Aim of the task.
Only a single number is expected: how many lines of the data hold the word "nacimiento".

Supplied information.
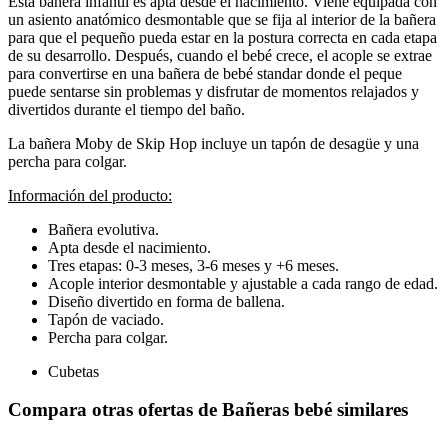
Esta bañera infantil es apta desde el nacimiento. Viene equipada con
un asiento anatómico desmontable que se fija al interior de la bañera
para que el pequeño pueda estar en la postura correcta en cada etapa
de su desarrollo. Después, cuando el bebé crece, el acople se extrae
para convertirse en una bañera de bebé standar donde el peque
puede sentarse sin problemas y disfrutar de momentos relajados y
divertidos durante el tiempo del baño.
La bañera Moby de Skip Hop incluye un tapón de desagüe y una
percha para colgar.
Información del producto:
Bañera evolutiva.
Apta desde el nacimiento.
Tres etapas: 0-3 meses, 3-6 meses y +6 meses.
Acople interior desmontable y ajustable a cada rango de edad.
Diseño divertido en forma de ballena.
Tapón de vaciado.
Percha para colgar.
Cubetas
Compara otras ofertas de Bañeras bebé similares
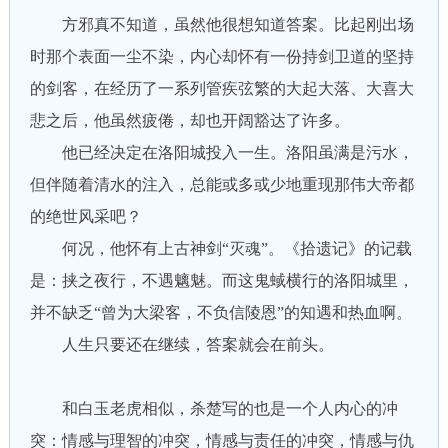
方邪真不知道，虽然他很想知道答案。比起刚出场
时那个表面一尘不染，内心却怀有一份持剑卫道的坚持
的剑客，在经历了一系列管疾弦繁的大起大落、大喜大
悲之后，他虽然疲倦，却也开阔豁达了许多。
他已经决定在洛阳城投入一生。洛阳虽满是污水，
但伴随着清水的注入，总能或多或少地重现那伟大帝都
的绝世风采吧？
何况，他怀有上古神剑“灭魂”。《拾遗记》的记载
是：挟之夜行，不遇魑魅。而这鬼蜮横行的洛阳城里，
并不缺乏“曾为大梁客，不负信陵恩”的知遇和热血啊。
人生只要还在继续，答案就会在前头。
和白玉老虎相似，杀楚写的也是一个人内心的冲
突：情感与理智的冲突，情感与责任的冲突，情感与仇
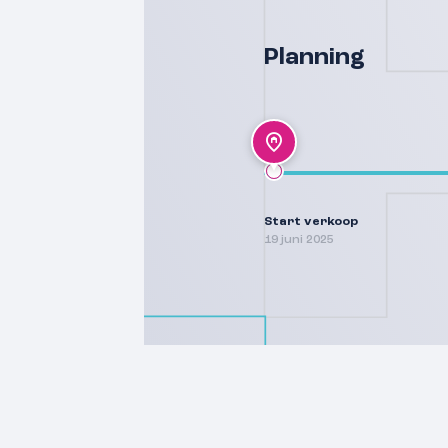
Planning
Start verkoop
19 juni 2025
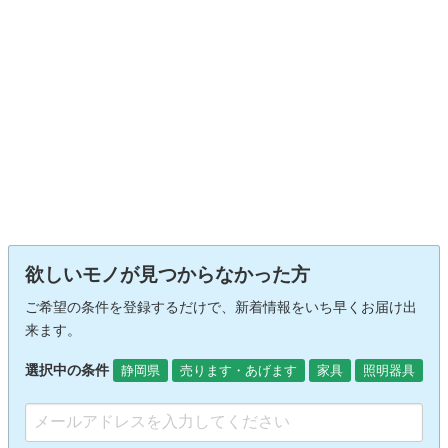
欲しいモノが見つからなかった方
ご希望の条件を登録するだけで、新着情報をいち早くお届け出
来ます。
選択中の条件
静岡県
売ります・あげます
家具
照明器具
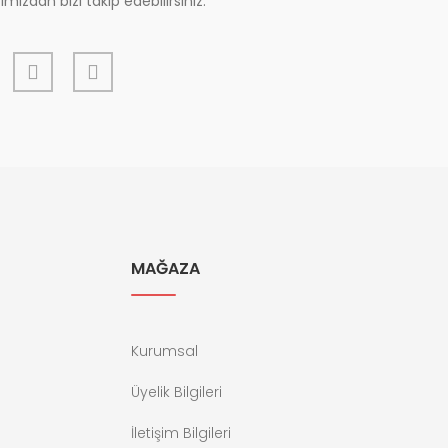
mızdan bizi takip edebilirsiniz.
MAĞAZA
Kurumsal
Üyelik Bilgileri
İletişim Bilgileri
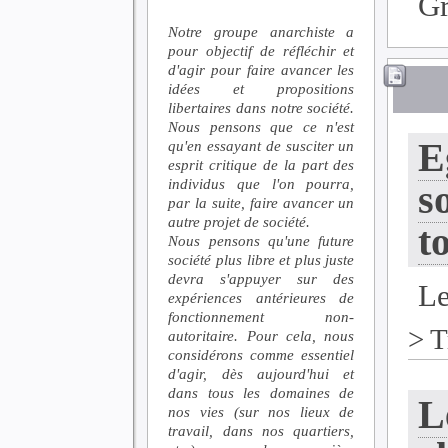
G
Notre groupe anarchiste a
pour objectif de réfléchir et
d'agir pour faire avancer les
idées et propositions
libertaires dans notre société.
Nous pensons que ce n'est
E
qu'en essayant de susciter un
esprit critique de la part des
individus que l'on pourra,
s
par la suite, faire avancer un
autre projet de société.
t
Nous pensons qu'une future
société plus libre et plus juste
devra s'appuyer sur des
Le
expériences antérieures de
fonctionnement non-
>
T
autoritaire. Pour cela, nous
considérons comme essentiel
d'agir, dès aujourd'hui et
dans tous les domaines de
L
nos vies (sur nos lieux de
travail, dans nos quartiers,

Result for this task.
2